C'est ce souci de réalisme ainsi que le ton sarcastique qui l'accompagne qui fait de "Les Beaux Gosses" un teen-movie savoureux* et non son intrigue (un récit d'apprentissage à base de "pelles" et de "râteaux"). En effet dès les premières images, on est dans le vif du sujet, au plus près de visages gras et boutonneux s'embrassant goulûment, bref on sait qu'on va parler de choses très organiques et pas forcément ragoûtantes. De fait les premiers émois amoureux et sexuels de Hervé (Vincent Lacoste) s'inscrivent dans un corps disgracieux et gauche, affublé d'un petit rire niais (et bagué évidemment) devant les situations gênantes qu'il vit avec sa première copine, Aurore: la technique du baiser qu'il faut perfectionner, l'éjaculation précoce et puis les détails concrets du corps de l'autre qui peuvent faire peur voire dégoûter (des pieds sales par exemple). Ladite Aurore n'est pas elle-même plus à l'aise. On comprend à demi-mot que son attirance pour Hervé est liée au manque d'assurance de celui-ci (parce que justement c'est rassurant) et elle refuse ses caresses dès qu'elles deviennent plus poussées. Evidemment comme si cela n'était pas déjà assez compliqué comme ça, Camel (Anthony Sonigo) le copain de Hervé collant, obsédé et si possible encore plus frustré ne fait rien pour arranger les choses et ne cesse de s'incruster. De même que la mère de Hervé divorcée, collante, obsédée et si possible encore plus frustrée (Noémie Lvovsky). Bref, Hervé a la lose qui lui colle aux baskets et le comique jaillit évidemment du décalage entre les efforts qu'il fait pour donner l'apparence qu'il contrôle la situation et une réalité qui ne cesse de lui échapper.

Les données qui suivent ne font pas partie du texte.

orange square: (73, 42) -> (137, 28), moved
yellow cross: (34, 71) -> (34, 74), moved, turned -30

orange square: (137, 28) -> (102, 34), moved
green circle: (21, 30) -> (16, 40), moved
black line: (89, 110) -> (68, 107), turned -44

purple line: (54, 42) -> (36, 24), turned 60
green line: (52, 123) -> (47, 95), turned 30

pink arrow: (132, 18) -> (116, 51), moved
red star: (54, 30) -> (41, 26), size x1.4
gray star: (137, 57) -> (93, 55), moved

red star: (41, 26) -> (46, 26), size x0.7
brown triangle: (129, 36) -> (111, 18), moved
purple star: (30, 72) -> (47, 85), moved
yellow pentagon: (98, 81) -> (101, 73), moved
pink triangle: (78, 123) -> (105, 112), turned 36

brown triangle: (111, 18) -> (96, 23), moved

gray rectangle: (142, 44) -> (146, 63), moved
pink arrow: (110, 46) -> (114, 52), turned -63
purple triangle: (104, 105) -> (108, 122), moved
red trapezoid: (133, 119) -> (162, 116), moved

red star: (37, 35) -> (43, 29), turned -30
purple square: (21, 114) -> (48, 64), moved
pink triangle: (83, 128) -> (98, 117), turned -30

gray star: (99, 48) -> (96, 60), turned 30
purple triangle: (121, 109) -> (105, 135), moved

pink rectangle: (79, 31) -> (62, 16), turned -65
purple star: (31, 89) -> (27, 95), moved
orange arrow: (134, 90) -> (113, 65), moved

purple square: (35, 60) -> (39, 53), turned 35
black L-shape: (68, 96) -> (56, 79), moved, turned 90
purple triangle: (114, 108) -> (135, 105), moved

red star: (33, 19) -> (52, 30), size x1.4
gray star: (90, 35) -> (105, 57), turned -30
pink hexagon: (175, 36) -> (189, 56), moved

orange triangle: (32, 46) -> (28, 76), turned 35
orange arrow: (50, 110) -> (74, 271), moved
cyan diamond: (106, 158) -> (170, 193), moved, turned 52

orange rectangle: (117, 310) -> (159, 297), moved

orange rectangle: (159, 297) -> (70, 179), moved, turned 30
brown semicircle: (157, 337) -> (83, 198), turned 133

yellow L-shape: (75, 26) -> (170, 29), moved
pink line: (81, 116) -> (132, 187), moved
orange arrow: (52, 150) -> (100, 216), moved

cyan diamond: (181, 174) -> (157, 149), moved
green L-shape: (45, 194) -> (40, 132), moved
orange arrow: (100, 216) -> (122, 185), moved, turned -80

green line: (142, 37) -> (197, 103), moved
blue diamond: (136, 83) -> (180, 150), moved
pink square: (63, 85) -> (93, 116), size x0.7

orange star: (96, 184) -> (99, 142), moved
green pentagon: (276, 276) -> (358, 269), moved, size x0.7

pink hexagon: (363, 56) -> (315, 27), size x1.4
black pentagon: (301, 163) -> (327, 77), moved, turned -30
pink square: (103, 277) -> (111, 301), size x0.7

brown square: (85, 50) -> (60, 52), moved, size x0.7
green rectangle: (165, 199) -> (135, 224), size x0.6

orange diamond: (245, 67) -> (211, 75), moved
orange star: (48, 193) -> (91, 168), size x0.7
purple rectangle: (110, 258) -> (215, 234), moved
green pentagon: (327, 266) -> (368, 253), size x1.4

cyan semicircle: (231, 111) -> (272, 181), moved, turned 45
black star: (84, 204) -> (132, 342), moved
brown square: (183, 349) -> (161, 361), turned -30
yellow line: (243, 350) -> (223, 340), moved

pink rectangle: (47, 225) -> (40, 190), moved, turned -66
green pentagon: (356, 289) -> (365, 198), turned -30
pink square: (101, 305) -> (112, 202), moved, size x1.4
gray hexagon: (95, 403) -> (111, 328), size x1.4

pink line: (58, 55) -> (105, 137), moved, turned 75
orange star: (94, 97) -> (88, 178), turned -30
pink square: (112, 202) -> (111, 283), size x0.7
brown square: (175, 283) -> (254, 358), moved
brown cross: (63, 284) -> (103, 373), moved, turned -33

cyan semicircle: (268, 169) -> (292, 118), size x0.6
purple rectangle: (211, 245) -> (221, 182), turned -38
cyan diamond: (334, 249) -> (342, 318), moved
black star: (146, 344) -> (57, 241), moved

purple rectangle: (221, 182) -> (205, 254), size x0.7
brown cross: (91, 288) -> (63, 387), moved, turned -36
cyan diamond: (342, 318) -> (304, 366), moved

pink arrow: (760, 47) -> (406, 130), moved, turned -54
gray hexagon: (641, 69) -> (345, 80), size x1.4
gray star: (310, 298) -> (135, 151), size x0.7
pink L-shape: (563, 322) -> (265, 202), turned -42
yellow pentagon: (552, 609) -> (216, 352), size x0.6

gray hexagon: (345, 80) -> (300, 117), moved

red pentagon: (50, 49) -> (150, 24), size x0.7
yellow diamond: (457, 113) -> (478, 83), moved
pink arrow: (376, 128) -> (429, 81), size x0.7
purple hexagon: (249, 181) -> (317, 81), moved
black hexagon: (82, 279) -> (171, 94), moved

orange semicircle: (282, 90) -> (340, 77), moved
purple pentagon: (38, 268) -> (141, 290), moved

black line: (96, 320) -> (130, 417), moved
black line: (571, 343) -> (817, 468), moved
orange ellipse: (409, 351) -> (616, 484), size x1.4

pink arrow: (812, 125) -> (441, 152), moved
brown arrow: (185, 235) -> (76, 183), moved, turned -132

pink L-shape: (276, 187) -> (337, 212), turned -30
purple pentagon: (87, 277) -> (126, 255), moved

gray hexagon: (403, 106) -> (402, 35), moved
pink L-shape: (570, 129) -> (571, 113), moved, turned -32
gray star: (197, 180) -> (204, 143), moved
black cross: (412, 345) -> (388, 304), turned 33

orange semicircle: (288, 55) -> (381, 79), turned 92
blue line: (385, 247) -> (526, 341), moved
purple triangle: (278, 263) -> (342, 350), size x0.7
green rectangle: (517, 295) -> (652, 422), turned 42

En dépit de son caractère très ancré dans la réalité hormonale des adolescents, le film de Riad Sattouf a aussi quelques liens avec la BD. De nombreux amis bédéastes célèbres y font des apparitions clin-d'oeil (de Marjane Satrapi à Joann Sfar). Les personnages ont une dégaine facilement transposable dans l'univers de la BD (dont une tenue vestimentaire faite pour leur coller à la peau). Une des raisons qui a poussé Riad Sattouf à choisir Vincent Lacoste était justement le fait qu'il semblait sortir d'une planche de ses BD (et comme je le disais au début il a fini par devenir un personnage de BD). Enfin le générique est traité à la manière d'une série de vignettes de BD ce qui accentue la drôlerie des chutes humoristiques.
* Evidemment on pense aux films américains spécialisés dans le genre et notamment à "American Pie", la masturbation étant une des principales activités de "Les Beaux Gosses" ^^.